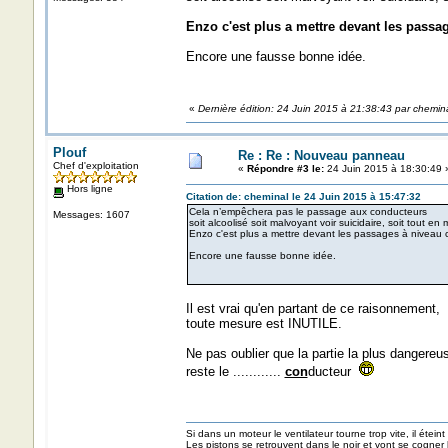
Enzo c'est plus a mettre devant les passa
Encore une fausse bonne idée.
«
Dernière édition: 24 Juin 2015 à 21:38:43 par chemin
Plouf
Re : Re : Nouveau panneau
Chef d'exploitation
«
Répondre #3 le:
24 Juin 2015 à 18:30:49 
Hors ligne
Citation de: cheminal le 24 Juin 2015 à 15:47:32
Cela n’empêchera pas le passage aux conducteurs
Messages: 1607
soit alcoolisé soit malvoyant voir suicidaire, soit tout e
Enzo c'est plus a mettre devant les passages à niveau 
Encore une fausse bonne idée.
Il est vrai qu'en partant de ce raisonnement,
toute mesure est INUTILE.
Ne pas oublier que la partie la plus dangereu
reste le ............
con
ducteur
Si dans un moteur le ventilateur tourne trop vite, il éteint
Les pistons se retrouvent dans le noir et vont se cogner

> **AIM OF THE EXERCISE**: Your copy should repeat each entry above exactly but contain no pictures.

> **ANSWER SECTION**:
Enzo c'est plus a mettre devant les passa
Encore une fausse bonne idée.
«
Dernière édition: 24 Juin 2015 à 21:38:43 par chemin
Plouf
Re : Re : Nouveau panneau
Chef d'exploitation
«
Répondre #3 le:
24 Juin 2015 à 18:30:49 
Hors ligne
Citation de: cheminal le 24 Juin 2015 à 15:47:32
Cela n’empêchera pas le passage aux conducteurs
Messages: 1607
soit alcoolisé soit malvoyant voir suicidaire, soit tout e
Enzo c'est plus a mettre devant les passages à niveau 
Encore une fausse bonne idée.
Il est vrai qu'en partant de ce raisonnement,
toute mesure est INUTILE.
Ne pas oublier que la partie la plus dangereu
reste le ............
con
ducteur
Si dans un moteur le ventilateur tourne trop vite, il éteint
Les pistons se retrouvent dans le noir et vont se cogner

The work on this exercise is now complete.